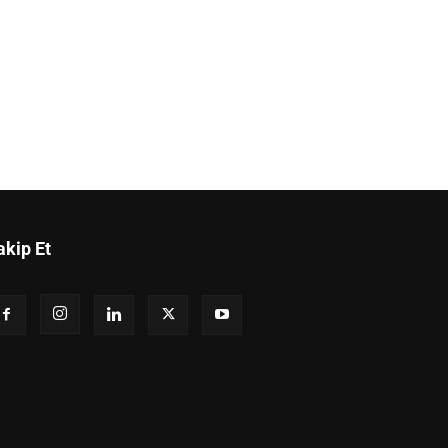
akip Et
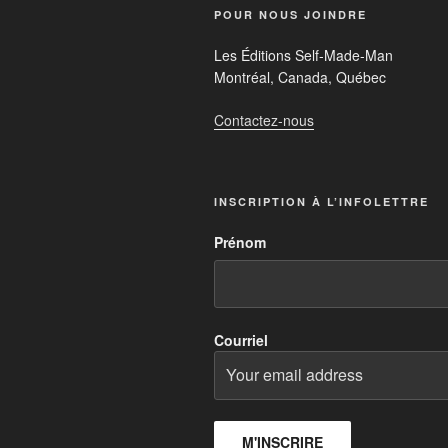
POUR NOUS JOINDRE
Les Éditions Self-Made-Man
Montréal, Canada, Québec
Contactez-nous
INSCRIPTION À L’INFOLETTRE
Prénom
Courriel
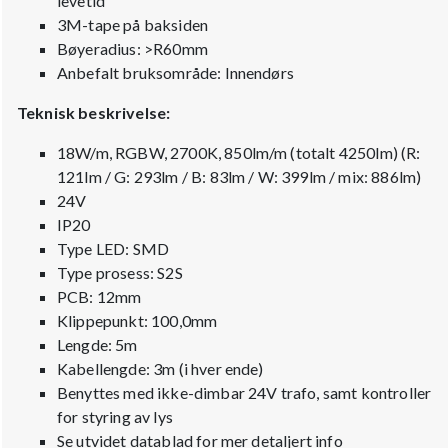
levetid
3M-tape på baksiden
Bøyeradius: >R60mm
Anbefalt bruksområde: Innendørs
Teknisk beskrivelse:
18W/m, RGBW, 2700K, 850lm/m (totalt 4250lm) (R:
121lm / G: 293lm / B: 83lm / W: 399lm / mix: 886lm)
24V
IP20
Type LED: SMD
Type prosess: S2S
PCB: 12mm
Klippepunkt: 100,0mm
Lengde: 5m
Kabellengde: 3m (i hver ende)
Benyttes med ikke-dimbar 24V trafo, samt kontroller
for styring av lys
Se utvidet datablad for mer detaljert info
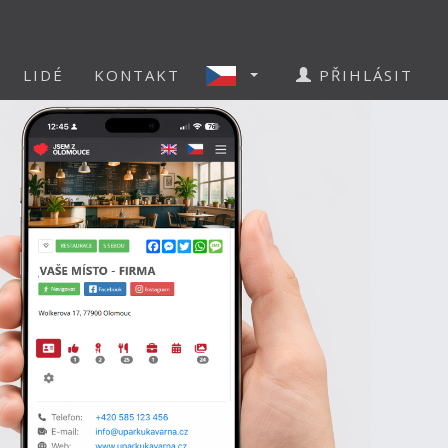
LIDÉ
KONTAKT
PŘIHLÁSIT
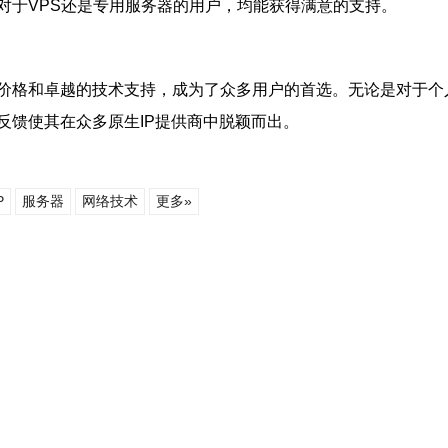
对于VPS还是专用服务器的用户，均能获得满意的支持。
价格和卓越的技术支持，成为了众多用户的首选。无论是对于个
反馈使其在众多原生IP提供商中脱颖而出。
P
服务器
网络技术
更多»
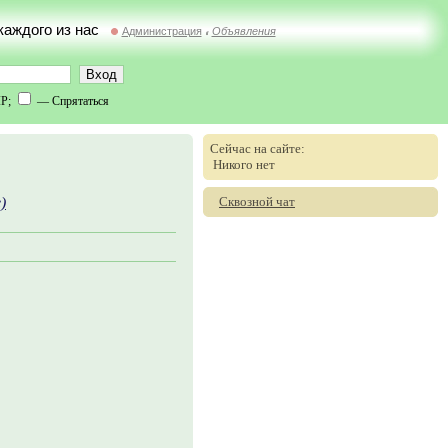
 каждого из нас
Администрация
Объявления
//
IP;
— Спрятаться
Сейчас на сайте:
Никого нет
Сквозной чат
)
◇ ◇ ◇
(Work instruction) A faithful copy of the data is required: each word kept, each picture omitted.

(Answer)
akip Et
POUR NOUS JOINDRE
Les Éditions Self-Made-Man
Montréal, Canada, Québec
Contactez-nous
INSCRIPTION À L’INFOLETTRE
Prénom
Courriel
levetid
3M-tape på baksiden
Bøyeradius: >R60mm
Anbefalt bruksområde: Innendørs
Teknisk beskrivelse:
18W/m, RGBW, 2700K, 850lm/m (totalt 4250lm) (R:
121lm / G: 293lm / B: 83lm / W: 399lm / mix: 886lm)
24V
IP20
Type LED: SMD
Type prosess: S2S
PCB: 12mm
Klippepunkt: 100,0mm
Lengde: 5m
Kabellengde: 3m (i hver ende)
Benyttes med ikke-dimbar 24V trafo, samt kontroller
for styring av lys
Se utvidet datablad for mer detaljert info
LIDÉ
KONTAKT
PŘIHLÁSIT
对于VPS还是专用服务器的用户，均能获得满意的支持。
价格和卓越的技术支持，成为了众多用户的首选。无论是对于个
反馈使其在众多原生IP提供商中脱颖而出。
P
服务器
网络技术
更多»
 каждого из нас
Администрация
Объявления
//
IP;
— Спрятаться
Сейчас на сайте:
Никого нет
Сквозной чат
)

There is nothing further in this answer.